ACTIVITY:
If a record contains a picture, drop the picture and copy everything else exactly.

-- Opening Marker --

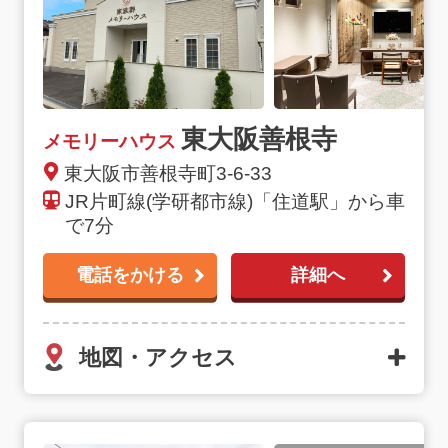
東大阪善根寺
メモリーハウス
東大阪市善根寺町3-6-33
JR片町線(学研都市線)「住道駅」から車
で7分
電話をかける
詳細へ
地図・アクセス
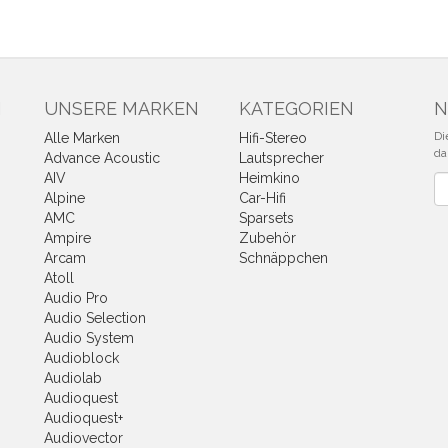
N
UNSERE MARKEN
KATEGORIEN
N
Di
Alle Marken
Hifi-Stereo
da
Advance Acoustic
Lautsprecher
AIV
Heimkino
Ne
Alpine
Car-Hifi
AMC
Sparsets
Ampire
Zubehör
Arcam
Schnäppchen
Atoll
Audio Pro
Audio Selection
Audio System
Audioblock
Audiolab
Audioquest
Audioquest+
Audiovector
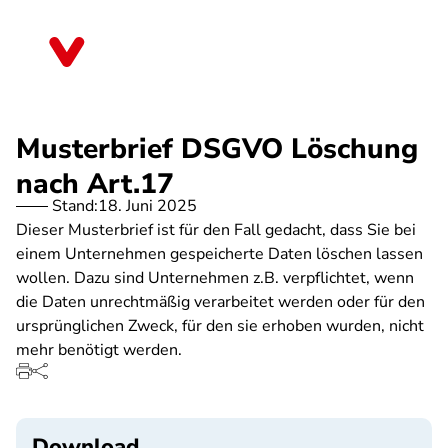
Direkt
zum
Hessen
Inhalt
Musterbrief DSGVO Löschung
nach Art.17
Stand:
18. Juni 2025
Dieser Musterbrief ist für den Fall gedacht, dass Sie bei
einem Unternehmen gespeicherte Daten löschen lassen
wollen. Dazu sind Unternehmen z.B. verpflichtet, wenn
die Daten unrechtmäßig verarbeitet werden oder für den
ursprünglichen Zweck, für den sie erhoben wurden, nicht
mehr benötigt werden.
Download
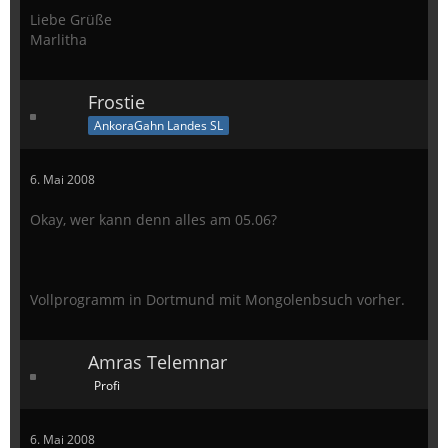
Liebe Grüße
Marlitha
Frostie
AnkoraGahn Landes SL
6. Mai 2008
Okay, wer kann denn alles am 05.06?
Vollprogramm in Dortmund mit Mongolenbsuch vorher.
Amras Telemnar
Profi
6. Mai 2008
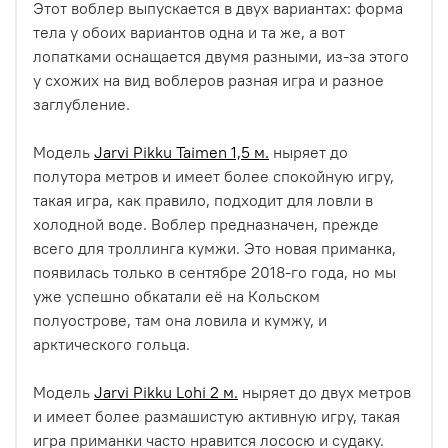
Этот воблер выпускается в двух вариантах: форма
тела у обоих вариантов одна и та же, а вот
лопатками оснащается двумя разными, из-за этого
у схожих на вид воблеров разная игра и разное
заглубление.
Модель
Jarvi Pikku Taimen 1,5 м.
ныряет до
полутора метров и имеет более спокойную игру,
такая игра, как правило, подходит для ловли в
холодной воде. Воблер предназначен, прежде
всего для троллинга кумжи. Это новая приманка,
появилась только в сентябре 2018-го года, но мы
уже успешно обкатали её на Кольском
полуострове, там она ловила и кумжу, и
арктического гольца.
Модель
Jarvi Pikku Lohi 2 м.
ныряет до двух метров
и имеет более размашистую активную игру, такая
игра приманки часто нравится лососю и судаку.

-- Closing Marker --

RESPONSE TO THIS TASK:
東大阪善根寺
メモリーハウス
東大阪市善根寺町3-6-33
JR片町線(学研都市線)「住道駅」から車
で7分
電話をかける
詳細へ
地図・アクセス
N
UNSERE MARKEN
KATEGORIEN
N
Di
Alle Marken
Hifi-Stereo
da
Advance Acoustic
Lautsprecher
AIV
Heimkino
Ne
Alpine
Car-Hifi
AMC
Sparsets
Ampire
Zubehör
Arcam
Schnäppchen
Atoll
Audio Pro
Audio Selection
Audio System
Audioblock
Audiolab
Audioquest
Audioquest+
Audiovector
Direkt
zum
Hessen
Inhalt
Musterbrief DSGVO Löschung
nach Art.17
Stand:
18. Juni 2025
Dieser Musterbrief ist für den Fall gedacht, dass Sie bei
einem Unternehmen gespeicherte Daten löschen lassen
wollen. Dazu sind Unternehmen z.B. verpflichtet, wenn
die Daten unrechtmäßig verarbeitet werden oder für den
ursprünglichen Zweck, für den sie erhoben wurden, nicht
mehr benötigt werden.
Download
Liebe Grüße
Marlitha
Frostie
AnkoraGahn Landes SL
6. Mai 2008
Okay, wer kann denn alles am 05.06?
Vollprogramm in Dortmund mit Mongolenbsuch vorher.
Amras Telemnar
Profi
6. Mai 2008
Этот воблер выпускается в двух вариантах: форма
тела у обоих вариантов одна и та же, а вот
лопатками оснащается двумя разными, из-за этого
у схожих на вид воблеров разная игра и разное
заглубление.
Модель
Jarvi Pikku Taimen 1,5 м.
ныряет до
полутора метров и имеет более спокойную игру,
такая игра, как правило, подходит для ловли в
холодной воде. Воблер предназначен, прежде
всего для троллинга кумжи. Это новая приманка,
появилась только в сентябре 2018-го года, но мы
уже успешно обкатали её на Кольском
полуострове, там она ловила и кумжу, и
арктического гольца.
Модель
Jarvi Pikku Lohi 2 м.
ныряет до двух метров
и имеет более размашистую активную игру, такая
игра приманки часто нравится лососю и судаку.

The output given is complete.